I think everyone has seen that movie at least once and remembers the absolute joy “the old man” expressed over his “award”. Even more memorable is how his wife felt, upon seeing the “award”. It was a lamp, which was a replica, life-sized no less, of woman’s leg in a fishnet stocking, which lit up from the top of the sleazy fringed shade to the toe of the high-heeled shoe. The old man insisted on placing it right in the middle of the front room window for the whole world to see. Mother, like many of the people in my life didn’t overtly express her feelings although she did make it clear that she wasn’t really thrilled with the spectacle, now visible to the entire neighborhood. The old man nevertheless was as happy as a clam until Mother managed to “accidentally” knock it off the table, breaking it into a number of pieces; pieces which like Humpty Dumpty could never be put together again.

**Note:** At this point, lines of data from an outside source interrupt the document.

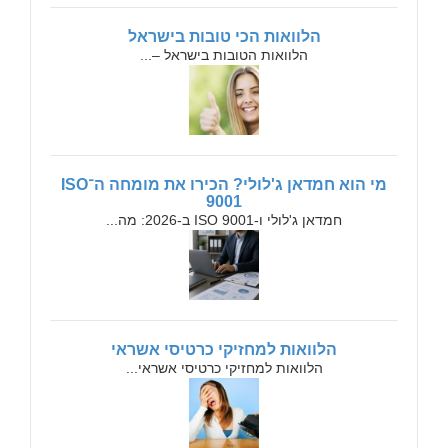
הלוואות הכי טובות בישראל
הלוואות הטובות בישראל –...
מי הוא חמדאן ג'לולי? הכירו את מומחה ה־ISO
9001
חמדאן ג'לולי ו-ISO 9001 ב-2026: מה...
הלוואות למחזיקי כרטיסי אשראי
הלוואות למחזיקי כרטיסי אשראי...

Most of the people in my life at that time, especially my bride, made their feelings and opinion of my gift perfectly clear. Figuratively speaking my bride knocked my award off the table so no one could see it either. Luckily in my case it was not broken beyond redemption. But I decided that maybe it wasn’t such a keen gift after all and back on the shelf, boxed and tied it went.

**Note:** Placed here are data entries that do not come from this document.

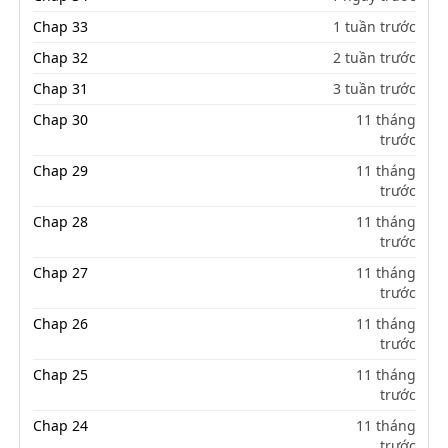
Chap 33
1 tuần trước
Chap 32
2 tuần trước
Chap 31
3 tuần trước
Chap 30
11 tháng
trước
Chap 29
11 tháng
trước
Chap 28
11 tháng
trước
Chap 27
11 tháng
trước
Chap 26
11 tháng
trước
Chap 25
11 tháng
trước
Chap 24
11 tháng
trước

And so it went for many years. With increasing frequency I just had to take the box down, open it up and see if the “present” was now as I remembered it. It was. Always! And always it was not appreciated by others who saw it. So I would always re-assess my feelings about it and put it back in the box, tie it up and put it back on the shelf. A couple of times I even threw it away. I thought. But it would always end up back in my closet, up there on the shelf.

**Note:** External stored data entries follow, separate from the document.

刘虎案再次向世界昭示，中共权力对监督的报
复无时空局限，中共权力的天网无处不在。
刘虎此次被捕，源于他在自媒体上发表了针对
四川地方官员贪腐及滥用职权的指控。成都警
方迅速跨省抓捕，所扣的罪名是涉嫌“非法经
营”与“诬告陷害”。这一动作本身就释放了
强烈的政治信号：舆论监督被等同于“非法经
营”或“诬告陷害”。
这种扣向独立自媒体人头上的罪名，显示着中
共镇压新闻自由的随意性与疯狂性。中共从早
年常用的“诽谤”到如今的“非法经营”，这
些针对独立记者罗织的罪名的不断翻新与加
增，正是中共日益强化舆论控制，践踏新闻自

Finally, after many tortured years I decided that I could no longer keep this up. But what could I do about it? I couldn’t return it because I didn’t have a clue who or where it came from. I decided to join a group of people who had the same dilemma in an effort to find out what other people did with this “present” that was neither asked for nor wanted. It was just enjoyed. That didn’t really help. I still had the problem. I had this “thing” that no one else around me appreciated and I didn’t really appreciate either because it caused so much turmoil in my life. Just the same I was drawn to it as a moth to a flame.
I don’t know how many times I said a prayer which went something like this: “God, it’s yours. I’m at a loss. If you don’t want me to have it or enjoy it please, please take it away. If I’m supposed to have it and enjoy it please find some way to let me know it.” Years went by and it was still there. At last I said another prayer. “Ok God, I accept it as a gift and not a curse. I will never again treat it as a curse, but I need your help to show me what to do with it.” A calmness of spirit settled over me. A sense of peace wrapped itself around me like a warm blanket on a cold night.
It took a couple of years for me to take the possession down from the closet shelf, open it up and throw away the box and place it where others could see it. When I did, those who had most wanted it gone began to see it in a different light. And it was then, and only then, that I saw it for what it was, a precious “Gift from God.” It is gift to be shared happily with others, a gift to be used for good as my gift to God.